Last year, concern over PFAS, which has been linked to cancer in humans, drove a large public outcry over a Hoosac Water Quality District's plan to increase its composting operation by taking in biosolids, or sludge, from other wastewater treatment plants and create a new revenue stream for the local facility.
 
Eventually, the HWQD abandoned its efforts to pursue such an arrangement.
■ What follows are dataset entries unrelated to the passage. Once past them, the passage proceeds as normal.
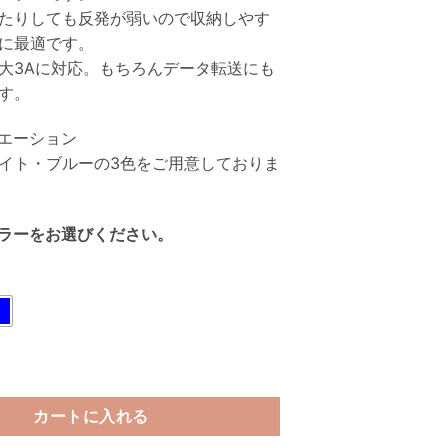
たりしても反発が弱いので収納しやす
に最適です。
大3Aに対応。もちろんデータ転送にも
す。
エーション
イト・ブルーの3色をご用意しておりま
ラーをお選びください。
us シリコン充電ケーブル Type-C 1.0m - X21P-TC10 個
カートに入れる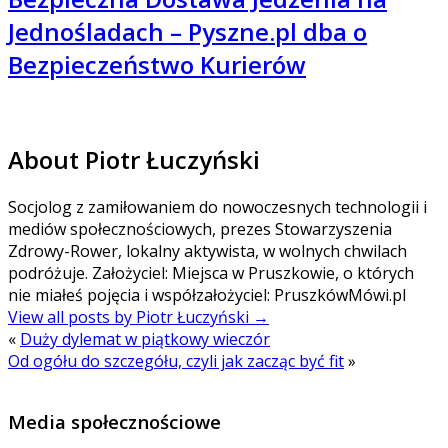
Jednośladach – Pyszne.pl dba o
Bezpieczeństwo Kurierów
About Piotr Łuczyński
Socjolog z zamiłowaniem do nowoczesnych technologii i
mediów społecznościowych, prezes Stowarzyszenia
Zdrowy-Rower, lokalny aktywista, w wolnych chwilach
podróżuje. Założyciel: Miejsca w Pruszkowie, o których
nie miałeś pojęcia i współzałożyciel: PruszkówMówi.pl
View all posts by Piotr Łuczyński
→
«
Duży dylemat w piątkowy wieczór
Od ogółu do szczegółu, czyli jak zacząc być fit
»
Media społecznościowe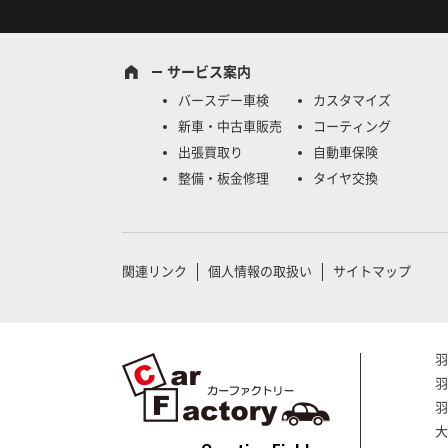
サービス案内
バースデー車検
カスタマイズ
新車・中古車販売
コーティング
出張買取り
自動車保険
整備・板金修理
タイヤ交換
関連リンク
個人情報の取扱い
サイトマップ
羽
羽
羽
大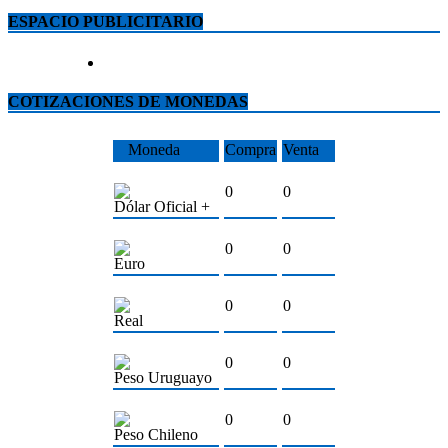
ESPACIO PUBLICITARIO
COTIZACIONES DE MONEDAS
Moneda
Compra
Venta
0
0
Dólar Oficial +
0
0
Euro
0
0
Real
0
0
Peso Uruguayo
0
0
Peso Chileno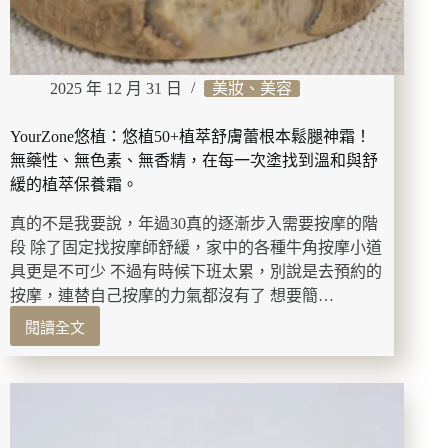
回
亮
白
有
2025 年 12 月 31 日
美妝、美容
感
肌，
一
YourZone悠植：悠植50+植萃舒膚蕾根本鬆腿神霜！
瓶
無藥性、無色素、無香精，在每一次塗找到溫和與舒
就
緩的植萃保養霜。
夠！
真的不是我要說，年過30真的逐漸步入需要按摩的階
段 除了固定找按摩師舒緩，家中的各種牛角按摩小道
具更是不可少 不過有時候下班太累，別說是去預約的
按摩，連替自己按摩的力氣都沒有了 想要簡…
閱讀全文
YourZone
悠
植：
悠
植
50+植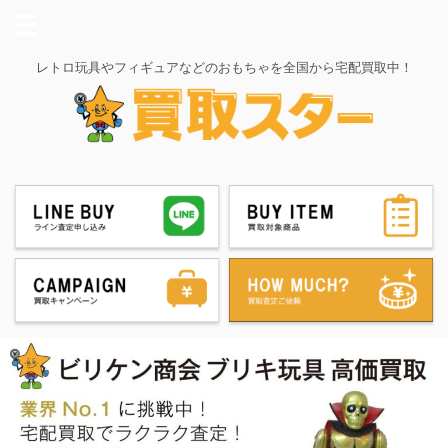
レトロ玩具やフィギュアなどのおもちゃを全国から宅配買取中！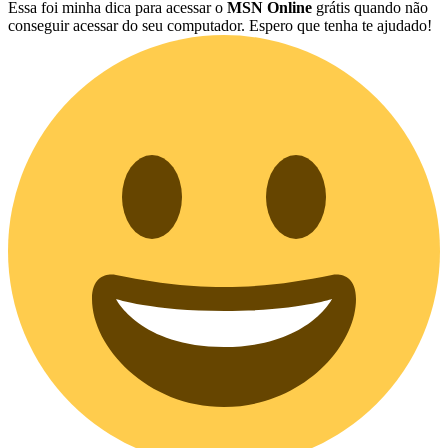
Essa foi minha dica para acessar o
MSN Online
grátis quando não
conseguir acessar do seu computador. Espero que tenha te ajudado!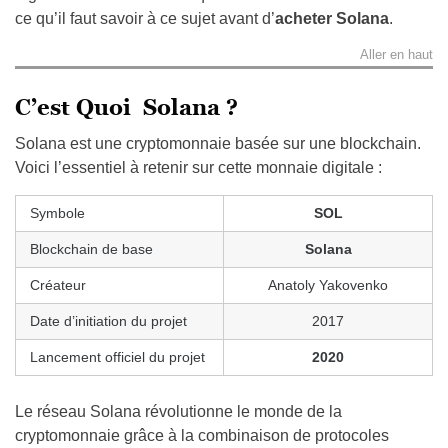
ce qu’il faut savoir à ce sujet avant d’
acheter Solana
.
Aller en haut
C’est Quoi Solana ?
Solana est une cryptomonnaie basée sur une blockchain.
Voici l’essentiel à retenir sur cette monnaie digitale :
Symbole
SOL
Blockchain de base
Solana
Créateur
Anatoly Yakovenko
Date d’initiation du projet
2017
Lancement officiel du projet
2020
Le réseau Solana révolutionne le monde de la
cryptomonnaie grâce à la combinaison de protocoles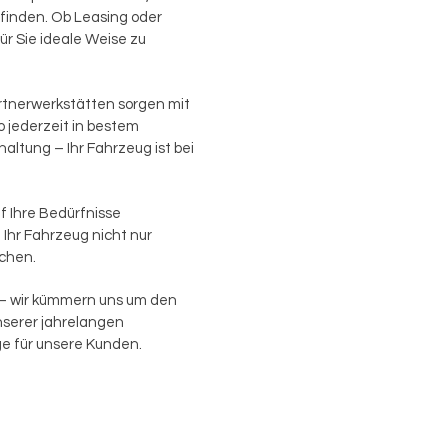
u finden. Ob Leasing oder
ür Sie ideale Weise zu
artnerwerkstätten sorgen mit
o jederzeit in bestem
ltung – Ihr Fahrzeug ist bei
f Ihre Bedürfnisse
hr Fahrzeug nicht nur
ichen.
 – wir kümmern uns um den
nserer jahrelangen
e für unsere Kunden.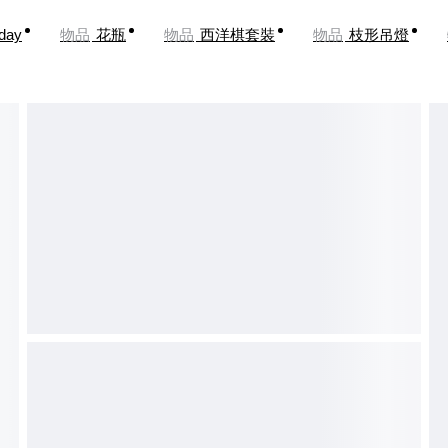
oday
物品
花瓶
物品
西洋棋套裝
物品
枝形吊燈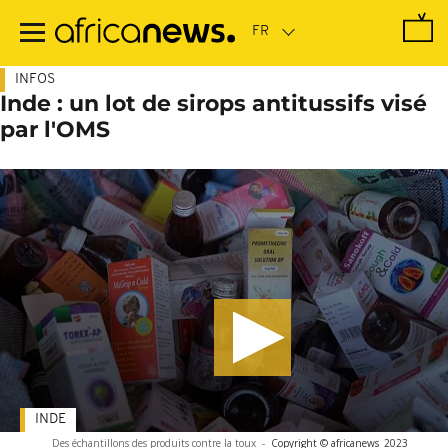
Passer
au
contenu
principal
INFOS
Inde : un lot de sirops antitussifs visé
par l'OMS
INDE
Des échantillons des produits contre la toux
-
Copyright © africanews
2023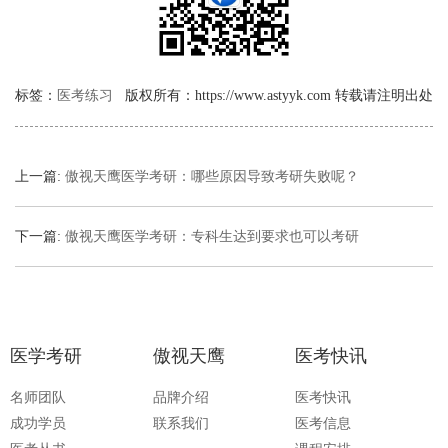
标签：
医考练习
版权所有：https://www.astyyk.com 转载请注明出处
上一篇:
傲视天鹰医学考研：哪些原因导致考研失败呢？
下一篇:
傲视天鹰医学考研：专科生达到要求也可以考研
医学考研
傲视天鹰
医考快讯
名师团队
品牌介绍
医考快讯
成功学员
联系我们
医考信息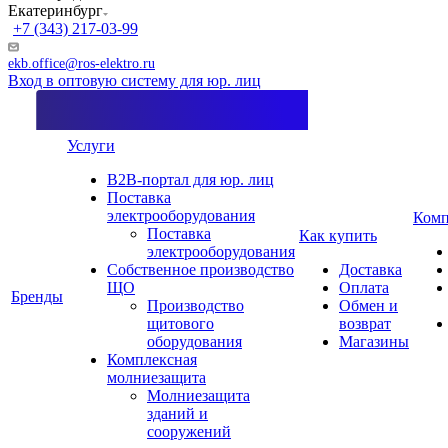
Екатеринбург
+7 (343) 217-03-99
ekb.office@ros-elektro.ru
Вход в оптовую систему для юр. лиц
Услуги
B2B-портал для юр. лиц
Поставка
электрооборудования
Комп
Поставка
Как купить
электрооборудования
Собственное производство
Доставка
ЩО
Оплата
Бренды
Производство
Обмен и
щитового
возврат
оборудования
Магазины
Комплексная
молниезащита
Молниезащита
зданий и
сооружений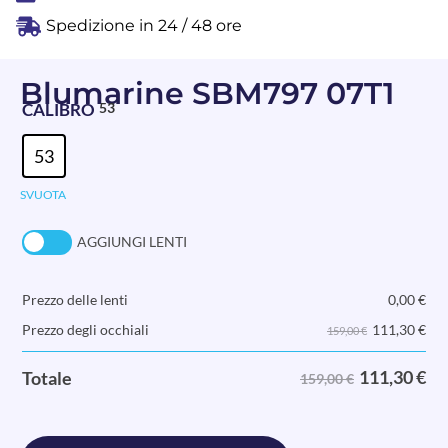
Spedizione in 24 / 48 ore
Blumarine SBM797 07T1
CALIBRO
53
53
SVUOTA
AGGIUNGI LENTI
Prezzo delle lenti
0,00
€
111,30
€
Prezzo degli occhiali
159,00 €
111,30
€
Totale
159,00 €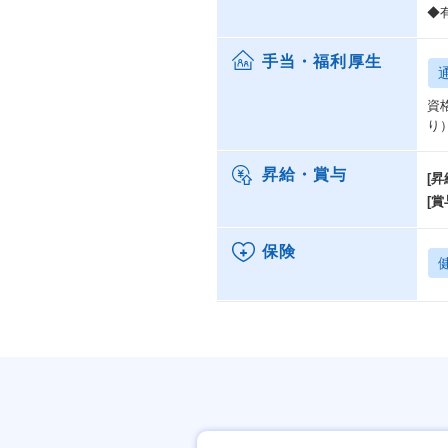
◆
手当・福利厚生
資
り
昇給・賞与
[昇
[賞
保険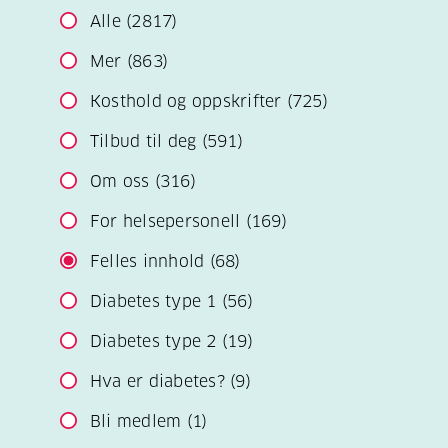
Alle
(2817)
Mer
(863)
Kosthold og oppskrifter
(725)
Tilbud til deg
(591)
Om oss
(316)
For helsepersonell
(169)
Felles innhold
(68)
Diabetes type 1
(56)
Diabetes type 2
(19)
Hva er diabetes?
(9)
Bli medlem
(1)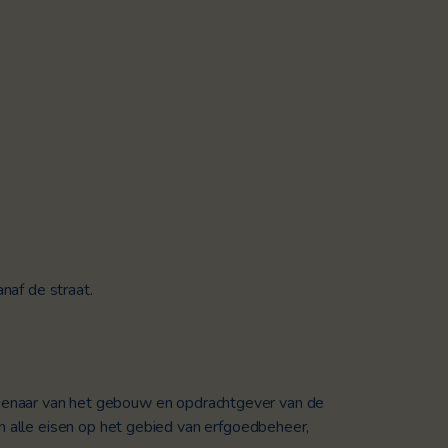
naf de straat.
igenaar van het gebouw en opdrachtgever van de
alle eisen op het gebied van erfgoedbeheer,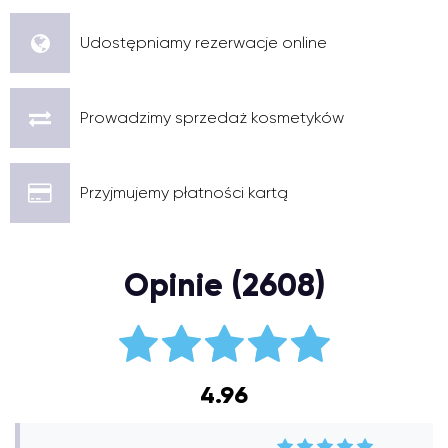
Udostępniamy rezerwacje online
Prowadzimy sprzedaż kosmetyków
Przyjmujemy płatności kartą
Opinie (2608)
4.96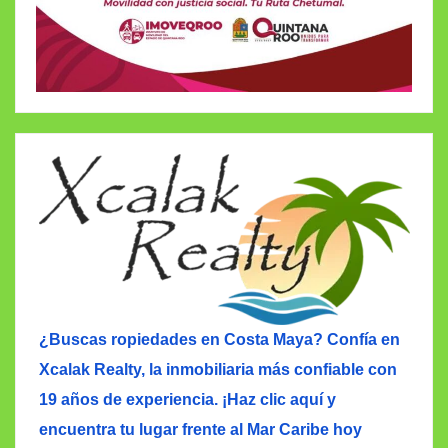
¿Buscas ropiedades en Costa Maya? Confía en
Xcalak Realty, la inmobiliaria más confiable con
19 años de experiencia. ¡Haz clic aquí y
encuentra tu lugar frente al Mar Caribe hoy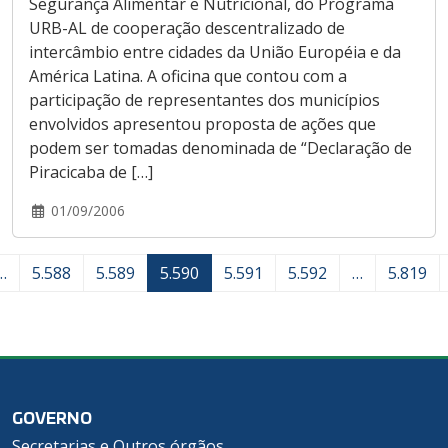
Segurança Alimentar e Nutricional, do Programa
URB-AL de cooperação descentralizado de
intercâmbio entre cidades da União Européia e da
América Latina. A oficina que contou com a
participação de representantes dos municípios
envolvidos apresentou proposta de ações que
podem ser tomadas denominada de “Declaração de
Piracicaba de […]
01/09/2006
…
5.588
5.589
5.590
5.591
5.592
…
5.819
GOVERNO
Secretarias e Outros órgãos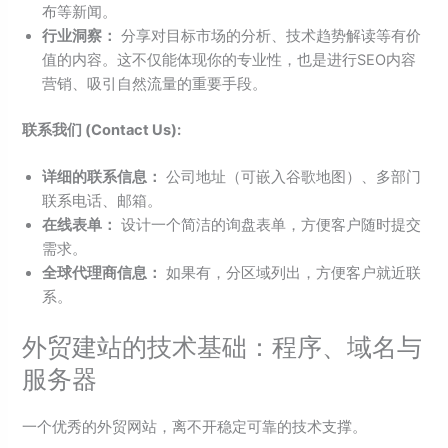
布等新闻。
行业洞察：
分享对目标市场的分析、技术趋势解读等有价
值的内容。这不仅能体现你的专业性，也是进行SEO内容
营销、吸引自然流量的重要手段。
联系我们 (Contact Us):
详细的联系信息：
公司地址（可嵌入谷歌地图）、多部门
联系电话、邮箱。
在线表单：
设计一个简洁的询盘表单，方便客户随时提交
需求。
全球代理商信息：
如果有，分区域列出，方便客户就近联
系。
外贸建站的技术基础：程序、域名与
服务器
一个优秀的外贸网站，离不开稳定可靠的技术支撑。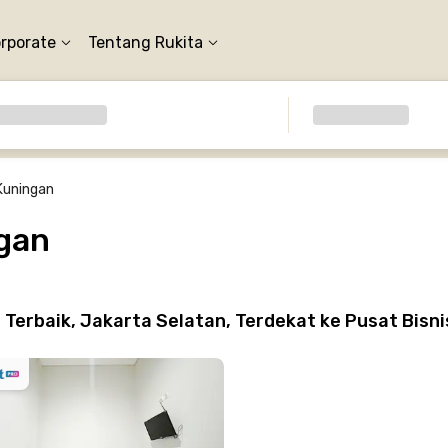
orporate
Tentang Rukita
Kuningan
gan
erbaik, Jakarta Selatan, Terdekat ke Pusat Bisn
Today, the district still runs its composting operation — for locally produced sludge only — and needs to pay to have it hauled off site for non-agricultural uses.
 
On Monday, Boyd presented a draft warrant article put together by a group of residents in consultation with the Berkshire Environmental Action Team and Just Zero, a national anti-PFAS advocacy group based in Sturbridge.
 
"What this warrant article would do is not allow anybody who owns or manages land in Williamstown to use sludge or compost [derived from biosolids] as a fertilizer or soil amendment on that property," Boyd said.
 
Her colleagues raised concerns about the potential for uneven enforcement of the proposed bylaw and suggested it might be unfair to penalize residents who purchase a small bag of compost that contains biosolids at their local hardware store and unwittingly use it in a backyard garden.